Dataset extract:
——

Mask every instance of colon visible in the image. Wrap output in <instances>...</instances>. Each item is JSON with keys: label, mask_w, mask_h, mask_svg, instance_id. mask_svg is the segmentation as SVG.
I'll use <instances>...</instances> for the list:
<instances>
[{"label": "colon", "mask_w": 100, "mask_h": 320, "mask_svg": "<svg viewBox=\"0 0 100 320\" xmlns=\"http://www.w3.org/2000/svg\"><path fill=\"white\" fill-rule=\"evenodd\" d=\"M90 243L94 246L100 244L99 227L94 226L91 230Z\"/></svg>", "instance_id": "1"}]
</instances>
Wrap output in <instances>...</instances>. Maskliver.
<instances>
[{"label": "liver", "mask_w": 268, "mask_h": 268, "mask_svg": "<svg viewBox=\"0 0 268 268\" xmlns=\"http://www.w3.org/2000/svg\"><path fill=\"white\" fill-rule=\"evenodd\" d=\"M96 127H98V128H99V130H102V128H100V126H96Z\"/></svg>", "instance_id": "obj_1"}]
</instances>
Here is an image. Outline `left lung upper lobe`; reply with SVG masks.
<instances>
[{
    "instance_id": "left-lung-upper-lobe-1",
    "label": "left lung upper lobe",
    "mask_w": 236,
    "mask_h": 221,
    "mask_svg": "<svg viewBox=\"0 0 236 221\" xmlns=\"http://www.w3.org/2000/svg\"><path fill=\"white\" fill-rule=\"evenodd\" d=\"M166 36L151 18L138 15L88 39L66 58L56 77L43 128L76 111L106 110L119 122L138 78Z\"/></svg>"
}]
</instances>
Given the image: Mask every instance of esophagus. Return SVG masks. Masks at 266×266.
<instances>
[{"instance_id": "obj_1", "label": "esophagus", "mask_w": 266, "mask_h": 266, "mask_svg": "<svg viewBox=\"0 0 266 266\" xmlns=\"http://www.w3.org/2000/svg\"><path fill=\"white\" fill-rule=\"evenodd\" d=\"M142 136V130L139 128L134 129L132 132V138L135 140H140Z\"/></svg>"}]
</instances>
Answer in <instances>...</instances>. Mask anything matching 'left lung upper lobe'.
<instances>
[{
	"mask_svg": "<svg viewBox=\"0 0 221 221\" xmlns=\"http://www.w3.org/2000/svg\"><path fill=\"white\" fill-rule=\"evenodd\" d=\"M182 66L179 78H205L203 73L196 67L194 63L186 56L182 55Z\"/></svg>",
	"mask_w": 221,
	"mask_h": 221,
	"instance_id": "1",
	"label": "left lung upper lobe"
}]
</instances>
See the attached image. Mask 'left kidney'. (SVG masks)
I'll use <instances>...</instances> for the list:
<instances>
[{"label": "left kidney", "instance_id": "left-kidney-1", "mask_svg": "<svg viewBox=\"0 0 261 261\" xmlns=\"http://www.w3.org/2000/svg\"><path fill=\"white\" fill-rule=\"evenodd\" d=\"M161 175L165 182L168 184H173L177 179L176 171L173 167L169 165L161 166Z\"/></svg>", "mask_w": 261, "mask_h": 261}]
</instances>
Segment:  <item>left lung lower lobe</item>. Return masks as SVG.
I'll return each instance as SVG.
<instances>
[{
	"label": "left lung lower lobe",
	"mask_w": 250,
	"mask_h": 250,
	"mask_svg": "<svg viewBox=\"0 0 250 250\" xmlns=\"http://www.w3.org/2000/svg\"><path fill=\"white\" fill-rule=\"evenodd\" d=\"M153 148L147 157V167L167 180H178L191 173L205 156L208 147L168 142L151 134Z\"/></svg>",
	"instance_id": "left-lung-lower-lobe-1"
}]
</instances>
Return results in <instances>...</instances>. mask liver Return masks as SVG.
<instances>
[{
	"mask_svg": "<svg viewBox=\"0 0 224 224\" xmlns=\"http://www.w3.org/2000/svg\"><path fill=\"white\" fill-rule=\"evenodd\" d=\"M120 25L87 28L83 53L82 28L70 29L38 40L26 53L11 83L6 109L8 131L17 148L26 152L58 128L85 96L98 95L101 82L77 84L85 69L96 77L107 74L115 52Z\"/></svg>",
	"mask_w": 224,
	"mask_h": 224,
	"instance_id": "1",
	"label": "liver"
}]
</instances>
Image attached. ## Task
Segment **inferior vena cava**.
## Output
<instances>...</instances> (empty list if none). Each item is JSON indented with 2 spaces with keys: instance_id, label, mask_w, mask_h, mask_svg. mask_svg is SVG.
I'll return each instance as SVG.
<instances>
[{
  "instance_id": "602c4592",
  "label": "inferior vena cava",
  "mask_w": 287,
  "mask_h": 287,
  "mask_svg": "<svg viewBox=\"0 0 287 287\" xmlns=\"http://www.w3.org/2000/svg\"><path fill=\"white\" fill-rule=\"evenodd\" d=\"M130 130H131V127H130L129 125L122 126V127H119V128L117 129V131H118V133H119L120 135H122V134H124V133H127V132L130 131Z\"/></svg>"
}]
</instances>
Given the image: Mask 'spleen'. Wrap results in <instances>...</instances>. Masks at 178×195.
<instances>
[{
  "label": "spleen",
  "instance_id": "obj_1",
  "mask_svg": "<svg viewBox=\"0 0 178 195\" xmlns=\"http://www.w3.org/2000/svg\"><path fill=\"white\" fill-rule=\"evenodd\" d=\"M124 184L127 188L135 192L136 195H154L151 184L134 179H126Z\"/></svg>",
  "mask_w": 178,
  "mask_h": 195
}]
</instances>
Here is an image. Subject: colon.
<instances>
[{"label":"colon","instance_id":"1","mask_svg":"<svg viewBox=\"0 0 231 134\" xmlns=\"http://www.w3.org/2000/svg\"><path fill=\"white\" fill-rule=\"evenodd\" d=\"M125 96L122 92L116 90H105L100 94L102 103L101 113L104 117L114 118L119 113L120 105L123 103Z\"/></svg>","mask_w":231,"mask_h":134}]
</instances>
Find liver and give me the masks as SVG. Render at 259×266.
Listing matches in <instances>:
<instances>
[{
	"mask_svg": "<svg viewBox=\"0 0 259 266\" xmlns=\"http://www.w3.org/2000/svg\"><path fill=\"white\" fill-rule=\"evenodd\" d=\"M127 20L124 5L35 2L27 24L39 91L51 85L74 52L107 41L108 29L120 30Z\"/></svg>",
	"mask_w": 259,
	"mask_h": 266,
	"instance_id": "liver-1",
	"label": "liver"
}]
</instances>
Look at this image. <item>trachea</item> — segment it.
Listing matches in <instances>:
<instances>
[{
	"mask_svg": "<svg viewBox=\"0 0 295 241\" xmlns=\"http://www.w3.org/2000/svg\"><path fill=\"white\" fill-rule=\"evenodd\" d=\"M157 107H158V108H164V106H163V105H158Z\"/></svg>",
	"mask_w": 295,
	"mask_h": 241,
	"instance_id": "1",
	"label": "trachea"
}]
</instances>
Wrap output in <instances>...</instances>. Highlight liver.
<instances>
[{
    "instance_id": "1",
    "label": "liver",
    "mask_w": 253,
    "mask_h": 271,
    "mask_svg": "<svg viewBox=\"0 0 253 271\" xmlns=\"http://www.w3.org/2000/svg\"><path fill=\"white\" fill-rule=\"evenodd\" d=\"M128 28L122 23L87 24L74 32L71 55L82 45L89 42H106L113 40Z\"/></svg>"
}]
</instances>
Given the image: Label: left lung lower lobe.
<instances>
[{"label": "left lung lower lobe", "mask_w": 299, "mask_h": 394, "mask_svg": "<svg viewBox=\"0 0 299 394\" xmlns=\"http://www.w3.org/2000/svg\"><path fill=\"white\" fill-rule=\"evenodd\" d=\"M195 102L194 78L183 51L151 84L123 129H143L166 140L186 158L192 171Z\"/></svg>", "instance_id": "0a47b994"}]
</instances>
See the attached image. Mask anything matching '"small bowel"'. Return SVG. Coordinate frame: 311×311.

——

Reply with every line of the material above, unaltered.

Mask every instance of colon visible in the image. Wrap output in <instances>...</instances>. Each item is JSON with keys: label, mask_w, mask_h, mask_svg, instance_id. mask_svg is the segmentation as SVG.
I'll use <instances>...</instances> for the list:
<instances>
[{"label": "colon", "mask_w": 100, "mask_h": 320, "mask_svg": "<svg viewBox=\"0 0 100 320\" xmlns=\"http://www.w3.org/2000/svg\"><path fill=\"white\" fill-rule=\"evenodd\" d=\"M90 243L94 246L100 244L99 227L94 226L91 230Z\"/></svg>", "instance_id": "1"}]
</instances>
Wrap output in <instances>...</instances>. Maskliver.
<instances>
[{"label": "liver", "mask_w": 268, "mask_h": 268, "mask_svg": "<svg viewBox=\"0 0 268 268\" xmlns=\"http://www.w3.org/2000/svg\"><path fill=\"white\" fill-rule=\"evenodd\" d=\"M96 127H98V128H99V130H102V128H100V126H96Z\"/></svg>", "instance_id": "obj_1"}]
</instances>
Here is an image. Outline `left lung upper lobe`; reply with SVG masks.
<instances>
[{
    "instance_id": "left-lung-upper-lobe-1",
    "label": "left lung upper lobe",
    "mask_w": 236,
    "mask_h": 221,
    "mask_svg": "<svg viewBox=\"0 0 236 221\" xmlns=\"http://www.w3.org/2000/svg\"><path fill=\"white\" fill-rule=\"evenodd\" d=\"M166 36L151 18L138 15L88 39L66 58L56 77L43 128L76 111L106 110L119 122L138 78Z\"/></svg>"
}]
</instances>
Given the image: Mask every instance of esophagus. Return SVG masks. Masks at 266×266.
<instances>
[{"instance_id": "obj_1", "label": "esophagus", "mask_w": 266, "mask_h": 266, "mask_svg": "<svg viewBox=\"0 0 266 266\" xmlns=\"http://www.w3.org/2000/svg\"><path fill=\"white\" fill-rule=\"evenodd\" d=\"M142 136V130L139 128L134 129L132 132V138L135 140H140Z\"/></svg>"}]
</instances>
Answer in <instances>...</instances>. Mask anything matching 'left lung upper lobe'.
<instances>
[{
	"mask_svg": "<svg viewBox=\"0 0 221 221\" xmlns=\"http://www.w3.org/2000/svg\"><path fill=\"white\" fill-rule=\"evenodd\" d=\"M182 66L179 78H205L203 73L196 67L194 63L186 56L182 55Z\"/></svg>",
	"mask_w": 221,
	"mask_h": 221,
	"instance_id": "1",
	"label": "left lung upper lobe"
}]
</instances>
See the attached image. Mask 'left kidney'. (SVG masks)
I'll use <instances>...</instances> for the list:
<instances>
[{"label": "left kidney", "instance_id": "left-kidney-1", "mask_svg": "<svg viewBox=\"0 0 261 261\" xmlns=\"http://www.w3.org/2000/svg\"><path fill=\"white\" fill-rule=\"evenodd\" d=\"M161 175L165 182L168 184H173L177 179L176 171L173 167L169 165L161 166Z\"/></svg>", "mask_w": 261, "mask_h": 261}]
</instances>
Segment:  <item>left lung lower lobe</item>. Return masks as SVG.
I'll return each instance as SVG.
<instances>
[{
	"label": "left lung lower lobe",
	"mask_w": 250,
	"mask_h": 250,
	"mask_svg": "<svg viewBox=\"0 0 250 250\" xmlns=\"http://www.w3.org/2000/svg\"><path fill=\"white\" fill-rule=\"evenodd\" d=\"M153 148L147 157V167L167 180H178L191 173L205 156L208 147L168 142L151 134Z\"/></svg>",
	"instance_id": "left-lung-lower-lobe-1"
}]
</instances>
Return results in <instances>...</instances>. mask liver Return masks as SVG.
<instances>
[{
	"mask_svg": "<svg viewBox=\"0 0 224 224\" xmlns=\"http://www.w3.org/2000/svg\"><path fill=\"white\" fill-rule=\"evenodd\" d=\"M120 25L87 28L83 53L82 28L70 29L38 40L26 53L11 83L6 109L8 131L17 148L26 152L58 128L85 96L98 95L101 82L77 84L85 69L96 77L107 74L115 52Z\"/></svg>",
	"mask_w": 224,
	"mask_h": 224,
	"instance_id": "1",
	"label": "liver"
}]
</instances>
Image attached. ## Task
Segment **inferior vena cava**.
## Output
<instances>...</instances> (empty list if none). Each item is JSON indented with 2 spaces with keys: instance_id, label, mask_w, mask_h, mask_svg. mask_svg is SVG.
I'll return each instance as SVG.
<instances>
[{
  "instance_id": "602c4592",
  "label": "inferior vena cava",
  "mask_w": 287,
  "mask_h": 287,
  "mask_svg": "<svg viewBox=\"0 0 287 287\" xmlns=\"http://www.w3.org/2000/svg\"><path fill=\"white\" fill-rule=\"evenodd\" d=\"M130 130H131V127H130L129 125L122 126V127H119V128L117 129V131H118V133H119L120 135H122V134H124V133H127V132L130 131Z\"/></svg>"
}]
</instances>
Given the image: Mask 'spleen'. Wrap results in <instances>...</instances>. Masks at 178×195.
<instances>
[{
  "label": "spleen",
  "instance_id": "obj_1",
  "mask_svg": "<svg viewBox=\"0 0 178 195\" xmlns=\"http://www.w3.org/2000/svg\"><path fill=\"white\" fill-rule=\"evenodd\" d=\"M124 184L127 188L135 192L136 195H154L151 184L134 179H126Z\"/></svg>",
  "mask_w": 178,
  "mask_h": 195
}]
</instances>
Here is an image. Subject: colon.
<instances>
[{"label":"colon","instance_id":"1","mask_svg":"<svg viewBox=\"0 0 231 134\" xmlns=\"http://www.w3.org/2000/svg\"><path fill=\"white\" fill-rule=\"evenodd\" d=\"M125 96L122 92L116 90H105L100 94L102 103L101 113L104 117L114 118L119 113L120 105L123 103Z\"/></svg>","mask_w":231,"mask_h":134}]
</instances>
Find liver and give me the masks as SVG. Render at 259×266.
Listing matches in <instances>:
<instances>
[{
	"mask_svg": "<svg viewBox=\"0 0 259 266\" xmlns=\"http://www.w3.org/2000/svg\"><path fill=\"white\" fill-rule=\"evenodd\" d=\"M127 20L124 5L35 2L27 24L39 91L51 85L74 52L107 41L108 29L120 30Z\"/></svg>",
	"mask_w": 259,
	"mask_h": 266,
	"instance_id": "liver-1",
	"label": "liver"
}]
</instances>
Look at this image. <item>trachea</item> — segment it.
Listing matches in <instances>:
<instances>
[{
	"mask_svg": "<svg viewBox=\"0 0 295 241\" xmlns=\"http://www.w3.org/2000/svg\"><path fill=\"white\" fill-rule=\"evenodd\" d=\"M157 107H158V108H164V106H163V105H158Z\"/></svg>",
	"mask_w": 295,
	"mask_h": 241,
	"instance_id": "1",
	"label": "trachea"
}]
</instances>
Wrap output in <instances>...</instances>. Highlight liver.
<instances>
[{
    "instance_id": "1",
    "label": "liver",
    "mask_w": 253,
    "mask_h": 271,
    "mask_svg": "<svg viewBox=\"0 0 253 271\" xmlns=\"http://www.w3.org/2000/svg\"><path fill=\"white\" fill-rule=\"evenodd\" d=\"M128 28L122 23L87 24L74 32L71 55L82 45L89 42H106L113 40Z\"/></svg>"
}]
</instances>
Given the image: Label: left lung lower lobe.
<instances>
[{"label": "left lung lower lobe", "mask_w": 299, "mask_h": 394, "mask_svg": "<svg viewBox=\"0 0 299 394\" xmlns=\"http://www.w3.org/2000/svg\"><path fill=\"white\" fill-rule=\"evenodd\" d=\"M195 102L194 78L183 51L151 84L123 129H143L166 140L186 158L192 171Z\"/></svg>", "instance_id": "0a47b994"}]
</instances>
See the attached image. Mask anything matching '"small bowel"'. Return SVG. Coordinate frame: 311×311.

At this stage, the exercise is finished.